◆ Aim of the task ◆
Exactly reproduce the line containing "Jeff Barringer" and all later lines to the end of the entries, leaving the pictures out of your copy.

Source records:
____
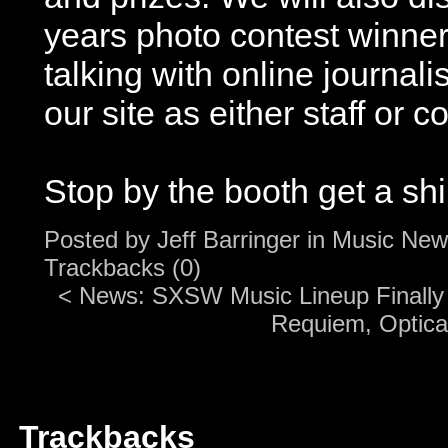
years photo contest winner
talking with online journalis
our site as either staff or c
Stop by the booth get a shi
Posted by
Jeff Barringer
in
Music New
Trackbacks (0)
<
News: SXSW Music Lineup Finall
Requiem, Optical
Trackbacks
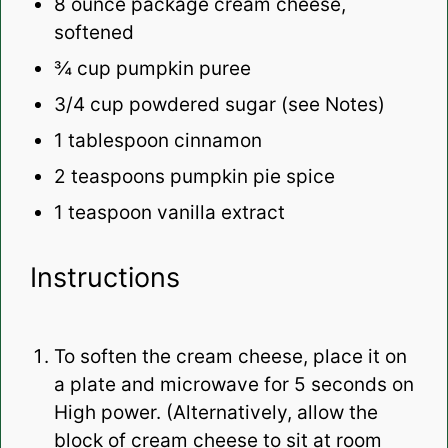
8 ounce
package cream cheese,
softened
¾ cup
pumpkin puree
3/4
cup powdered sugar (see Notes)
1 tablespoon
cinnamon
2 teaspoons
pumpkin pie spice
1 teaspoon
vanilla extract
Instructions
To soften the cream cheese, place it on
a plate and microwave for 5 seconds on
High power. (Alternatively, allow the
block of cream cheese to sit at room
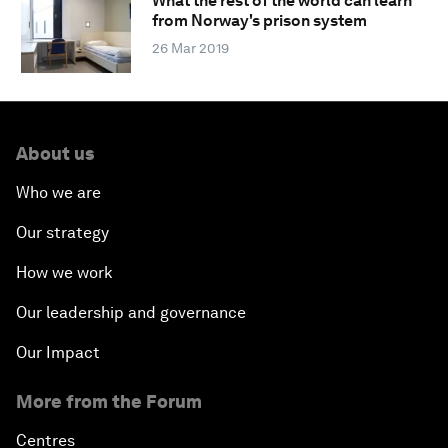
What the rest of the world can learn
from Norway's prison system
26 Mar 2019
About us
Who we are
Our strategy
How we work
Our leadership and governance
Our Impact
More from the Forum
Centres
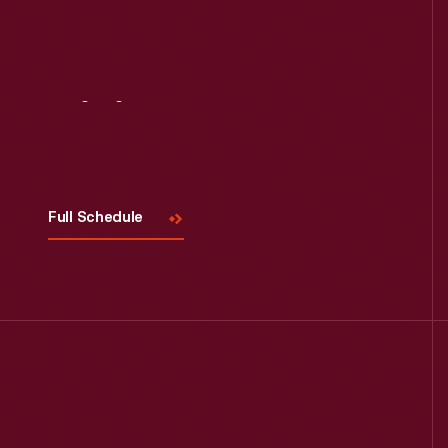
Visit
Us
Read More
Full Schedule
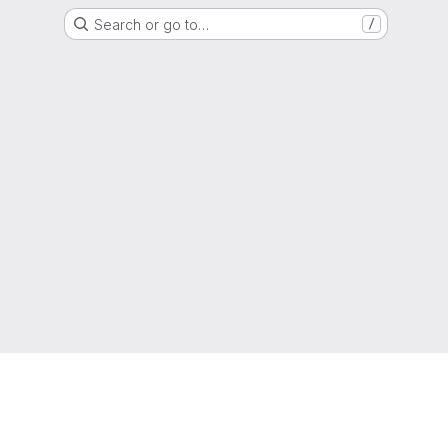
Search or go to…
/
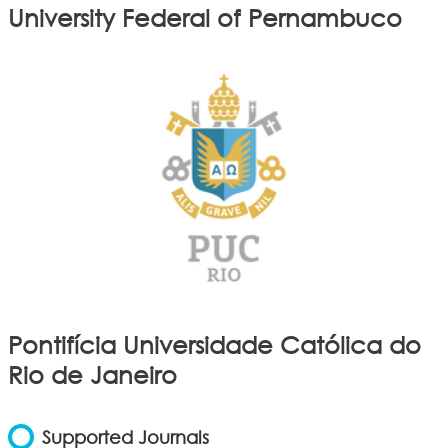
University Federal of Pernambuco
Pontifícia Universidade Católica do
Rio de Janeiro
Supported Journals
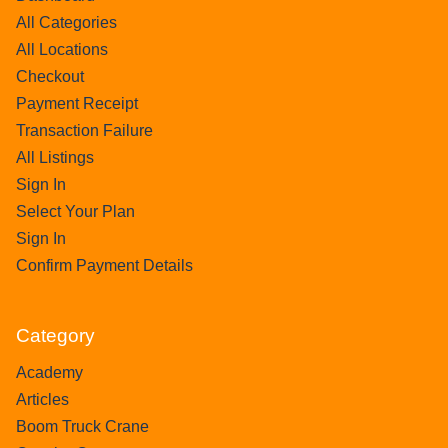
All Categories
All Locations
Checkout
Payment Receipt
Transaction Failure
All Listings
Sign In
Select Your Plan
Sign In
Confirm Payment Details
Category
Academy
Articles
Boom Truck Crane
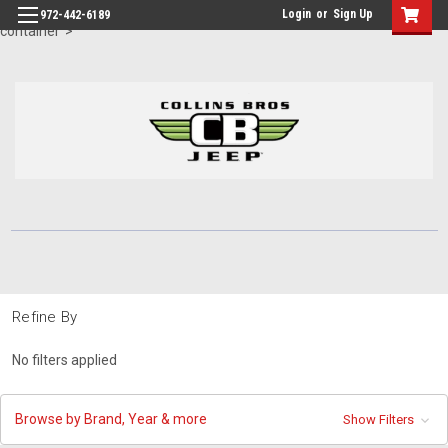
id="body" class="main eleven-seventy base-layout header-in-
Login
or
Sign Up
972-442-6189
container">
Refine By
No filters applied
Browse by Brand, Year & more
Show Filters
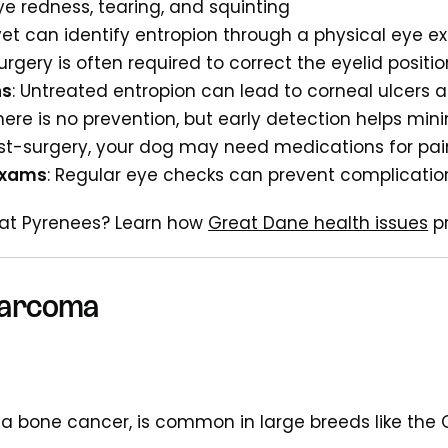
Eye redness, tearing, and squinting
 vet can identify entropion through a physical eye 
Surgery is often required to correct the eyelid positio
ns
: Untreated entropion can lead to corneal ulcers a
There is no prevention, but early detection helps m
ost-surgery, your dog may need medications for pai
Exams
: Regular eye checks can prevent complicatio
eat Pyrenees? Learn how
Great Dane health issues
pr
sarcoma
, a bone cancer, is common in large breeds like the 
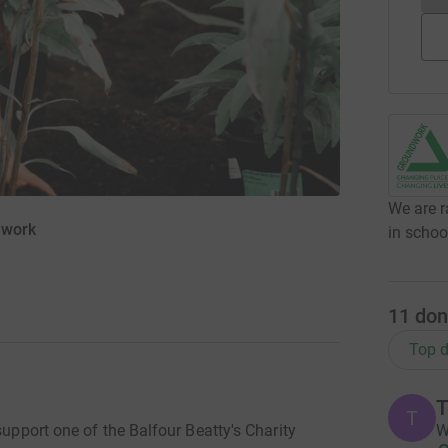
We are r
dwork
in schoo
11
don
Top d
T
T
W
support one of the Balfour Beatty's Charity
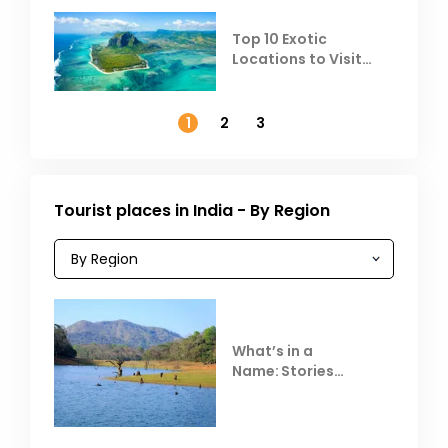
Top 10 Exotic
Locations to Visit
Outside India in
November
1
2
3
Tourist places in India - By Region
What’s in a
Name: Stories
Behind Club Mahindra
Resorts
____
◆ Written reply ◆
Jeff Barringer
in
Music New
Trackbacks (0)
<
News: SXSW Music Lineup Finall
Requiem, Optical
Trackbacks
8 ounce
package cream cheese,
softened
¾ cup
pumpkin puree
3/4
cup powdered sugar (see Notes)
1 tablespoon
cinnamon
2 teaspoons
pumpkin pie spice
1 teaspoon
vanilla extract
Instructions
To soften the cream cheese, place it on
a plate and microwave for 5 seconds on
High power. (Alternatively, allow the
block of cream cheese to sit at room
What the rest of the world can learn
from Norway's prison system
26 Mar 2019
About us
Who we are
Our strategy
How we work
Our leadership and governance
Our Impact
More from the Forum
Centres
Visit
Us
Read More
Full Schedule
Search or go to…
/
University Federal of Pernambuco
Pontifícia Universidade Católica do
Rio de Janeiro
Supported Journals
All Categories
All Locations
Checkout
Payment Receipt
Transaction Failure
All Listings
Sign In
Select Your Plan
Sign In
Confirm Payment Details
Category
Academy
Articles
Boom Truck Crane
id="body" class="main eleven-seventy base-layout header-in-
Login
or
Sign Up
972-442-6189
container">
Refine By
No filters applied
Browse by Brand, Year & more
Show Filters
Eye redness, tearing, and squinting
 vet can identify entropion through a physical eye 
Surgery is often required to correct the eyelid positio
ns
: Untreated entropion can lead to corneal ulcers a
There is no prevention, but early detection helps m
ost-surgery, your dog may need medications for pai
Exams
: Regular eye checks can prevent complicatio
eat Pyrenees? Learn how
Great Dane health issues
pr
sarcoma
, a bone cancer, is common in large breeds like the 
We are r
dwork
in schoo
11
don
Top d
T
T
W
support one of the Balfour Beatty's Charity
Top 10 Exotic
Locations to Visit
Outside India in
November
1
2
3
Tourist places in India - By Region
What’s in a
Name: Stories
Behind Club Mahindra
Resorts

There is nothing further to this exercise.